Container repository cleanups can get stuck in the ongoing state

From #328860 (comment 568539611):

Do you have an idea on how it ended up in this state? We'll need to account for those jobs getting killed for whatever reason, wouldn't we?

@reprazent I'm currently investigating that part.

The current code flow is:

worker select a container image and update the cleanup status to ongoing. Here

the selected container image is sent to related service for cleanup. Here

the service for cleanup has a rescue to put the container image cleanup in the unfinished state. Here

I think that they are only two possible explanations:

(3.) did not rescue the error properly. This sounds a bit far fetched as we are rescuing StandardError. From my search on Sentry, I don't see any error that is not a StandardError one, so I'm not convinced that we are in this case. In addition, I don't see any fail message in Kibana for the last day that the cleanup ran.

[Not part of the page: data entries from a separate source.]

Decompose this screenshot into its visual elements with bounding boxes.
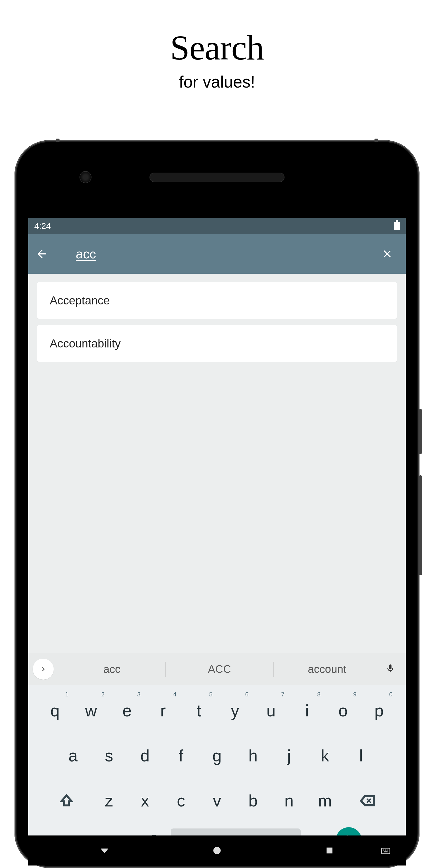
key-w[interactable]: w2 bbox=[73, 689, 109, 733]
voice-input-button[interactable] bbox=[385, 663, 398, 675]
key-hint: 4 bbox=[173, 691, 176, 698]
key-r[interactable]: r4 bbox=[145, 689, 181, 733]
svg-rect-4 bbox=[327, 847, 332, 853]
search-input[interactable]: acc bbox=[76, 246, 381, 261]
search-results: AcceptanceAccountability bbox=[28, 274, 406, 377]
nav-keyboard-switch-button[interactable] bbox=[378, 843, 393, 858]
status-bar: 4:24 bbox=[28, 218, 406, 234]
key-c[interactable]: c bbox=[163, 779, 199, 823]
svg-rect-9 bbox=[384, 851, 388, 852]
search-result-item[interactable]: Accountability bbox=[37, 325, 397, 362]
battery-icon bbox=[394, 222, 400, 230]
keyboard-suggestion[interactable]: account bbox=[273, 660, 381, 679]
svg-point-3 bbox=[213, 847, 221, 854]
key-m[interactable]: m bbox=[307, 779, 343, 823]
key-hint: 5 bbox=[209, 691, 212, 698]
shift-key[interactable] bbox=[46, 782, 87, 819]
key-s[interactable]: s bbox=[91, 734, 127, 777]
key-o[interactable]: o9 bbox=[325, 689, 361, 733]
key-hint: 7 bbox=[281, 691, 285, 698]
page-subtitle: for values! bbox=[0, 72, 434, 91]
key-x[interactable]: x bbox=[127, 779, 163, 823]
nav-home-button[interactable] bbox=[209, 843, 225, 858]
key-n[interactable]: n bbox=[271, 779, 307, 823]
nav-back-button[interactable] bbox=[97, 843, 112, 858]
key-d[interactable]: d bbox=[127, 734, 163, 777]
svg-rect-8 bbox=[387, 849, 388, 850]
key-u[interactable]: u7 bbox=[253, 689, 289, 733]
nav-recents-button[interactable] bbox=[322, 843, 337, 858]
keyboard-suggestion[interactable]: acc bbox=[58, 660, 166, 679]
key-f[interactable]: f bbox=[163, 734, 199, 777]
key-hint: 9 bbox=[353, 691, 357, 698]
keyboard-suggestion-bar: accACCaccount bbox=[28, 653, 406, 685]
key-hint: 1 bbox=[65, 691, 68, 698]
android-nav-bar bbox=[28, 835, 406, 866]
key-t[interactable]: t5 bbox=[181, 689, 217, 733]
key-z[interactable]: z bbox=[91, 779, 127, 823]
key-hint: 3 bbox=[137, 691, 140, 698]
key-b[interactable]: b bbox=[235, 779, 271, 823]
key-i[interactable]: i8 bbox=[289, 689, 325, 733]
key-hint: 0 bbox=[389, 691, 393, 698]
key-y[interactable]: y6 bbox=[217, 689, 253, 733]
clear-search-button[interactable] bbox=[381, 247, 394, 260]
backspace-key[interactable] bbox=[347, 782, 388, 819]
key-hint: 2 bbox=[101, 691, 104, 698]
key-hint: 6 bbox=[245, 691, 248, 698]
page-title: Search bbox=[0, 28, 434, 68]
svg-rect-6 bbox=[383, 849, 384, 850]
search-result-item[interactable]: Acceptance bbox=[37, 282, 397, 319]
key-g[interactable]: g bbox=[199, 734, 235, 777]
expand-suggestions-button[interactable] bbox=[33, 659, 54, 680]
key-j[interactable]: j bbox=[271, 734, 307, 777]
phone-camera bbox=[79, 171, 92, 183]
key-l[interactable]: l bbox=[343, 734, 379, 777]
phone-screen: 4:24 acc AcceptanceAccountability bbox=[28, 218, 406, 866]
keyboard-suggestion[interactable]: ACC bbox=[166, 660, 273, 679]
back-button[interactable] bbox=[35, 247, 48, 260]
key-v[interactable]: v bbox=[199, 779, 235, 823]
key-p[interactable]: p0 bbox=[361, 689, 397, 733]
key-k[interactable]: k bbox=[307, 734, 343, 777]
key-a[interactable]: a bbox=[55, 734, 91, 777]
phone-frame: 4:24 acc AcceptanceAccountability bbox=[14, 140, 420, 868]
app-bar: acc bbox=[28, 234, 406, 274]
key-e[interactable]: e3 bbox=[109, 689, 145, 733]
phone-speaker bbox=[149, 173, 285, 182]
key-q[interactable]: q1 bbox=[37, 689, 73, 733]
key-hint: 8 bbox=[317, 691, 321, 698]
key-h[interactable]: h bbox=[235, 734, 271, 777]
svg-rect-5 bbox=[382, 848, 390, 854]
status-time: 4:24 bbox=[34, 221, 51, 231]
svg-rect-7 bbox=[385, 849, 386, 850]
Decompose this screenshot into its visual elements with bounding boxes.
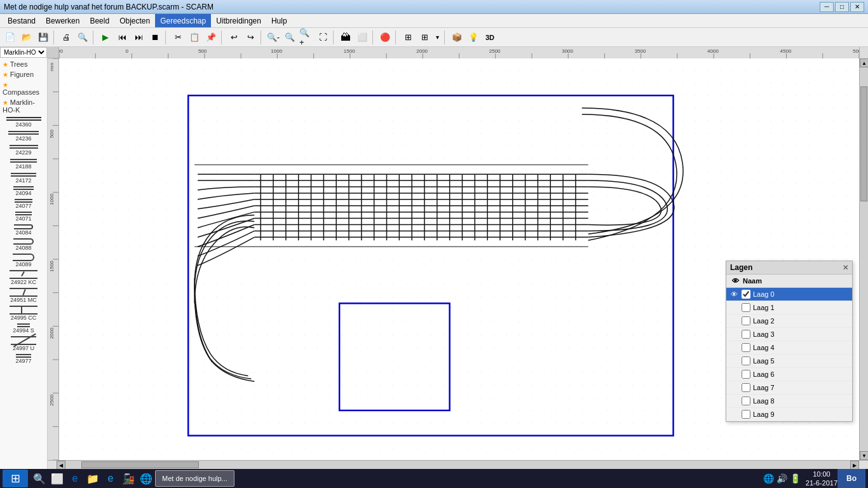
save-button[interactable]: 💾 (36, 30, 51, 45)
taskbar-search-icon[interactable]: 🔍 (31, 470, 48, 487)
close-button[interactable]: ✕ (850, 2, 864, 12)
layer-eye-2[interactable] (729, 316, 739, 326)
hscroll-thumb[interactable] (81, 461, 199, 468)
paste-button[interactable]: 📌 (203, 30, 219, 45)
layer-checkbox-6[interactable] (742, 370, 750, 379)
network-icon[interactable]: 🌐 (763, 473, 774, 484)
next-button[interactable]: ⏭ (131, 30, 146, 45)
layer-checkbox-9[interactable] (742, 410, 750, 419)
grid-button[interactable]: ⊞ (400, 30, 416, 45)
track-24094[interactable]: 24094 (0, 185, 47, 198)
track-24088[interactable]: 24088 (0, 237, 47, 252)
category-figuren[interactable]: Figuren (0, 69, 47, 79)
layer-row-1[interactable]: Laag 1 (726, 301, 852, 315)
layer-row-8[interactable]: Laag 8 (726, 395, 852, 408)
layer-checkbox-0[interactable] (742, 290, 750, 299)
menu-objecten[interactable]: Objecten (114, 14, 155, 27)
copy-button[interactable]: 📋 (187, 30, 202, 45)
taskbar-taskview-icon[interactable]: ⬜ (48, 470, 66, 487)
category-marklin-hok[interactable]: Marklin-HO-K (0, 97, 47, 115)
layer-row-4[interactable]: Laag 4 (726, 341, 852, 355)
layer-checkbox-4[interactable] (742, 343, 750, 352)
active-app-button[interactable]: Met de nodige hulp... (155, 470, 234, 487)
box-button[interactable]: 📦 (449, 30, 465, 45)
prev-button[interactable]: ⏮ (114, 30, 130, 45)
maximize-button[interactable]: □ (835, 2, 849, 12)
volume-icon[interactable]: 🔊 (776, 473, 787, 484)
layer-eye-5[interactable] (729, 356, 739, 366)
zoom-in-button[interactable]: 🔍+ (299, 30, 314, 45)
hscroll-track[interactable] (65, 461, 850, 469)
hscroll-left-button[interactable]: ◀ (57, 461, 65, 470)
print-button[interactable]: 🖨 (58, 30, 74, 45)
track-24236[interactable]: 24236 (0, 129, 47, 143)
stop-button[interactable]: ⏹ (147, 30, 163, 45)
track-library-dropdown[interactable]: Marklin-HO-C (0, 47, 47, 58)
track-24089[interactable]: 24089 (0, 252, 47, 269)
menu-hulp[interactable]: Hulp (266, 14, 292, 27)
open-button[interactable]: 📂 (19, 30, 34, 45)
category-trees[interactable]: Trees (0, 59, 47, 69)
menu-bestand[interactable]: Bestand (3, 14, 41, 27)
track-24994s[interactable]: 24994 S (0, 322, 47, 335)
play-button[interactable]: ▶ (98, 30, 113, 45)
layer-eye-9[interactable] (729, 409, 739, 419)
track-24360[interactable]: 24360 (0, 115, 47, 129)
light-button[interactable]: 💡 (466, 30, 481, 45)
layer-eye-4[interactable] (729, 342, 739, 353)
grid2-button[interactable]: ⊞ (417, 30, 432, 45)
track-24172[interactable]: 24172 (0, 171, 47, 185)
layer-row-0[interactable]: 👁Laag 0 (726, 288, 852, 301)
undo-button[interactable]: ↩ (226, 30, 241, 45)
corner-button[interactable]: Bo (837, 469, 865, 488)
vscroll-down-button[interactable]: ▼ (860, 451, 868, 460)
zoom-fit-button[interactable]: 🔍 (75, 30, 90, 45)
track-24077[interactable]: 24077 (0, 198, 47, 210)
vscroll-track[interactable] (860, 67, 868, 451)
layer-eye-7[interactable] (729, 383, 739, 393)
hscrollbar[interactable]: ◀ ▶ (48, 460, 868, 469)
layer-eye-1[interactable] (729, 302, 739, 313)
layers-close-button[interactable]: ✕ (843, 264, 848, 272)
zoom-100-button[interactable]: 🔍 (282, 30, 297, 45)
track-24995cc[interactable]: 24995 CC (0, 304, 47, 322)
layer-eye-6[interactable] (729, 369, 739, 379)
layer-row-3[interactable]: Laag 3 (726, 328, 852, 341)
menu-bewerken[interactable]: Bewerken (41, 14, 85, 27)
track-24977[interactable]: 24977 (0, 353, 47, 365)
taskbar-edge-icon[interactable]: e (66, 470, 84, 487)
layer-checkbox-7[interactable] (742, 383, 750, 392)
layer-eye-8[interactable] (729, 396, 739, 406)
track-24951mc[interactable]: 24951 MC (0, 287, 47, 304)
minimize-button[interactable]: ─ (820, 2, 834, 12)
layer-row-5[interactable]: Laag 5 (726, 355, 852, 368)
layer-checkbox-5[interactable] (742, 356, 750, 365)
layer-checkbox-8[interactable] (742, 396, 750, 405)
zoom-fit2-button[interactable]: ⛶ (315, 30, 330, 45)
menu-uitbreidingen[interactable]: Uitbreidingen (211, 14, 266, 27)
layer-row-7[interactable]: Laag 7 (726, 381, 852, 395)
track-24229[interactable]: 24229 (0, 143, 47, 157)
taskbar-ie-icon[interactable]: e (102, 470, 119, 487)
zoom-out-button[interactable]: 🔍- (266, 30, 281, 45)
layer-checkbox-1[interactable] (742, 303, 750, 312)
grid-label[interactable]: ▾ (433, 30, 442, 45)
layer-checkbox-2[interactable] (742, 316, 750, 325)
layer-eye-0[interactable]: 👁 (729, 289, 739, 299)
vscroll-thumb[interactable] (860, 86, 867, 201)
new-button[interactable]: 📄 (3, 30, 18, 45)
layer-row-6[interactable]: Laag 6 (726, 368, 852, 381)
layer-row-2[interactable]: Laag 2 (726, 315, 852, 328)
track-24188[interactable]: 24188 (0, 157, 47, 171)
category-compasses[interactable]: Compasses (0, 79, 47, 97)
3d-button[interactable]: 3D (482, 30, 498, 45)
menu-beeld[interactable]: Beeld (85, 14, 114, 27)
layer-btn[interactable]: ⬜ (355, 30, 370, 45)
taskbar-chrome-icon[interactable]: 🌐 (137, 470, 155, 487)
redo-button[interactable]: ↪ (243, 30, 258, 45)
heightmap-button[interactable]: 🏔 (338, 30, 353, 45)
taskbar-clock[interactable]: 10:00 21-6-2017 (806, 470, 837, 488)
track-24071[interactable]: 24071 (0, 210, 47, 223)
start-button[interactable]: ⊞ (3, 470, 28, 487)
track-24997u[interactable]: 24997 U (0, 335, 47, 353)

We could rescue everything here. (3.) is a rescue and raise block so we wouldn't silence all the errors but simply detect them.

Something bad happened between (1.) and (3.). I don't see anything outstanding in Sentry or Kibana but we could imagine having situations where the worker crashed or was killed.

We could move the begin + rescue block to the worker so that it is around (1.) - (3.)

I'm more confident in this solution for solving the issue.

and here is @reprazent's answer:

@10io Do we have a jid for the last time this container-repository was picked up? We could see if we find the start and done/fail messages. My suspicion is that the job started, but never got the chance to finish cleanly. We do stop Sidekiq sometimes: during a deploy, or when Sidekiq exceeds a certain memory limit. We don't exactly do a super graceful shutdown of sidekiq (gitlab-com/gl-infra/delivery#603), and jobs don't always finish so a long running job like this one could suffer from a hard shutdown.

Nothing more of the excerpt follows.